Data listing>
□ □ □ □

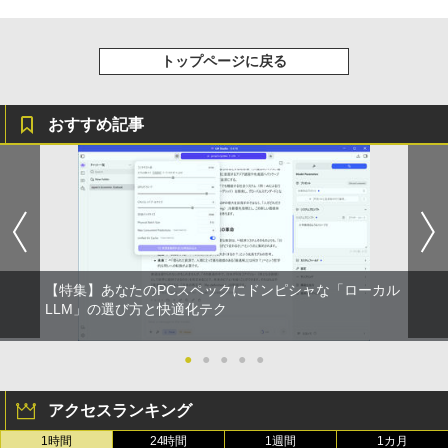
￥1,625
ONE PIECE モノクロ版 115 (ジャンプコミッ
クスDIGITAL)
コカ・コーラ やかんの麦茶 from 爽健美茶 ラ
トップページに戻る
ベルレス 650mlPET×24本
￥594
￥1,653
おすすめ記事
【特集】あなたのPCスペックにドンピシャな「ローカル
LLM」の選び方と快適化テク
●
●
●
●
●
アクセスランキング
1時間
24時間
1週間
1カ月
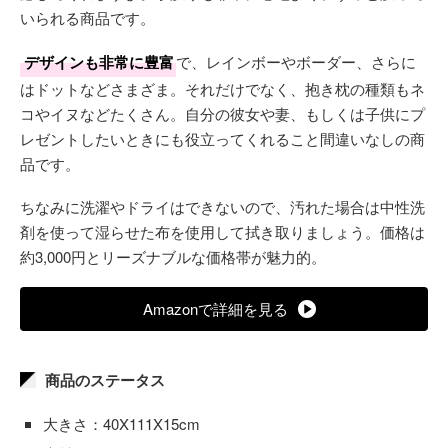
いられる商品です。
デザインも非常に豊富
で、レインボーやボーダー、さらに
はドットなどさまざま。それだけでなく、抱き枕の種類もネ
コやイヌなどたくさん。自分の彼女や妻、もしくは子供にプ
レゼントしたいときにも役立ってくれること間違いなしの商
品です。
ちなみに洗濯やドライはできないので、汚れた場合は中性洗
剤を使って湿らせた布を使用して拭き取りましょう。価格は
約3,000円とリーズナブルな価格帯が魅力的。
Amazonで詳細を見る
商品のステータス
大きさ：40X111X15cm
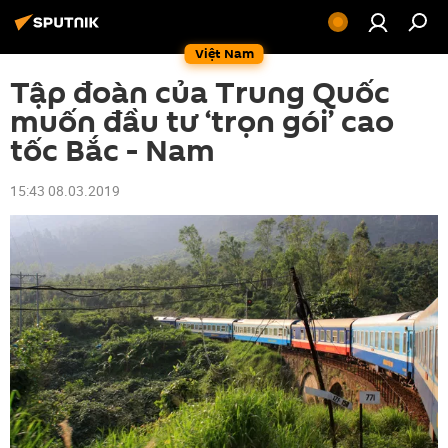
Việt Nam
Tập đoàn của Trung Quốc
muốn đầu tư ‘trọn gói’ cao
tốc Bắc - Nam
15:43 08.03.2019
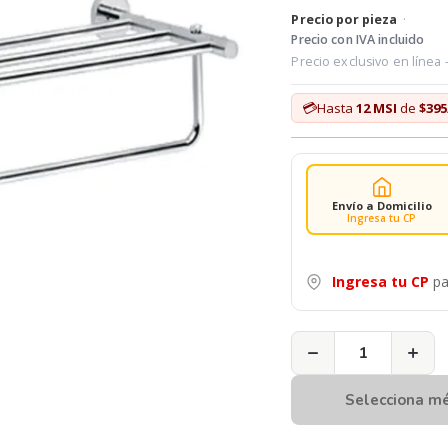
Precio por pieza
·
Precio con IVA incluido
Precio exclusivo en línea
💳
Hasta
12 MSI
de
$395
Envío a Domicilio
Ingresa tu CP
Ingresa tu CP
pa
−
+
Selecciona m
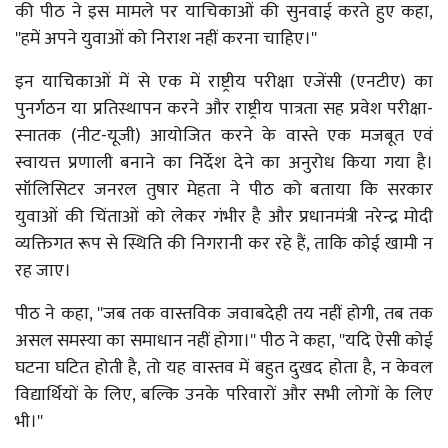
की पीठ ने इस मामले पर याचिकाओं की सुनवाई करते हुए कहा,
''हमें अपने युवाओं को निराश नहीं करना चाहिए।''
इन याचिकाओं में से एक में राष्ट्रीय परीक्षा एजेंसी (एनटीए) का
पुनर्गठन या प्रतिस्थापन करने और राष्ट्रीय पात्रता सह प्रवेश परीक्षा-
स्नातक (नीट-यूजी) आयोजित करने के वास्ते एक मजबूत एवं
स्वायत्त प्रणाली बनाने का निर्देश देने का अनुरोध किया गया है।
सॉलिसिटर जनरल तुषार मेहता ने पीठ को बताया कि सरकार
युवाओं की चिंताओं को लेकर गंभीर है और प्रधानमंत्री नरेन्द्र मोदी
व्यक्तिगत रूप से स्थिति की निगरानी कर रहे हैं, ताकि कोई खामी न
रह जाए।
पीठ ने कहा, ''जब तक वास्तविक जवाबदेही तय नहीं होगी, तब तक
असल समस्या का समाधान नहीं होगा।'' पीठ ने कहा, ''यदि ऐसी कोई
घटना घटित होती है, तो यह वास्तव में बहुत दुखद होता है, न केवल
विद्यार्थियों के लिए, बल्कि उनके परिवारों और सभी लोगों के लिए
भी।''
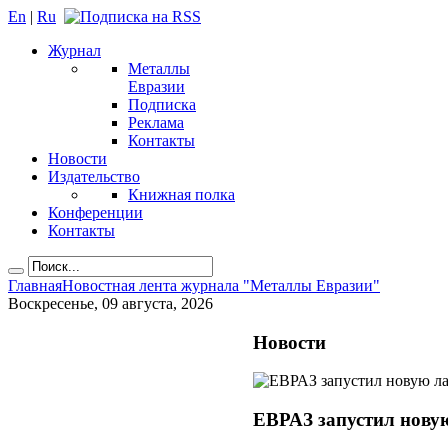
En
|
Ru
Журнал
Металлы
Евразии
Подписка
Реклама
Контакты
Новости
Издательство
Книжная полка
Конференции
Контакты
Главная
Новостная лента журнала "Металлы Евразии"
Воскресенье, 09 августа, 2026
Новости
ЕВРАЗ запустил новую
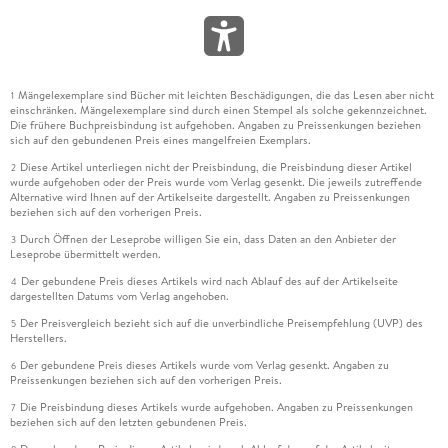
Mängelexemplare sind Bücher mit leichten Beschädigungen, die das Lesen aber nicht
1
einschränken. Mängelexemplare sind durch einen Stempel als solche gekennzeichnet.
Die frühere Buchpreisbindung ist aufgehoben. Angaben zu Preissenkungen beziehen
sich auf den gebundenen Preis eines mangelfreien Exemplars.
Diese Artikel unterliegen nicht der Preisbindung, die Preisbindung dieser Artikel
2
wurde aufgehoben oder der Preis wurde vom Verlag gesenkt. Die jeweils zutreffende
Alternative wird Ihnen auf der Artikelseite dargestellt. Angaben zu Preissenkungen
beziehen sich auf den vorherigen Preis.
Durch Öffnen der Leseprobe willigen Sie ein, dass Daten an den Anbieter der
3
Leseprobe übermittelt werden.
Der gebundene Preis dieses Artikels wird nach Ablauf des auf der Artikelseite
4
dargestellten Datums vom Verlag angehoben.
Der Preisvergleich bezieht sich auf die unverbindliche Preisempfehlung (UVP) des
5
Herstellers.
Der gebundene Preis dieses Artikels wurde vom Verlag gesenkt. Angaben zu
6
Preissenkungen beziehen sich auf den vorherigen Preis.
Die Preisbindung dieses Artikels wurde aufgehoben. Angaben zu Preissenkungen
7
beziehen sich auf den letzten gebundenen Preis.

□ □ □ □

Leaving out all pictures, set down exactly the lines of the material above, from the line with "ちなみに洗濯やドライはできないので、汚れた場合は中性洗" to the line with "युवाओं की चिंताओं" inclusive, and no others.

ちなみに洗濯やドライはできないので、汚れた場合は中性洗
剤を使って湿らせた布を使用して拭き取りましょう。価格は
約3,000円とリーズナブルな価格帯が魅力的。
Amazonで詳細を見る
商品のステータス
大きさ：40X111X15cm
Việt Nam
Tập đoàn của Trung Quốc
muốn đầu tư ‘trọn gói’ cao
tốc Bắc - Nam
15:43 08.03.2019
Precio por pieza
·
Precio con IVA incluido
Precio exclusivo en línea
💳
Hasta
12 MSI
de
$395
Envío a Domicilio
Ingresa tu CP
Ingresa tu CP
pa
−
+
Selecciona m
की पीठ ने इस मामले पर याचिकाओं की सुनवाई करते हुए कहा,
''हमें अपने युवाओं को निराश नहीं करना चाहिए।''
इन याचिकाओं में से एक में राष्ट्रीय परीक्षा एजेंसी (एनटीए) का
पुनर्गठन या प्रतिस्थापन करने और राष्ट्रीय पात्रता सह प्रवेश परीक्षा-
स्नातक (नीट-यूजी) आयोजित करने के वास्ते एक मजबूत एवं
स्वायत्त प्रणाली बनाने का निर्देश देने का अनुरोध किया गया है।
सॉलिसिटर जनरल तुषार मेहता ने पीठ को बताया कि सरकार
युवाओं की चिंताओं को लेकर गंभीर है और प्रधानमंत्री नरेन्द्र मोदी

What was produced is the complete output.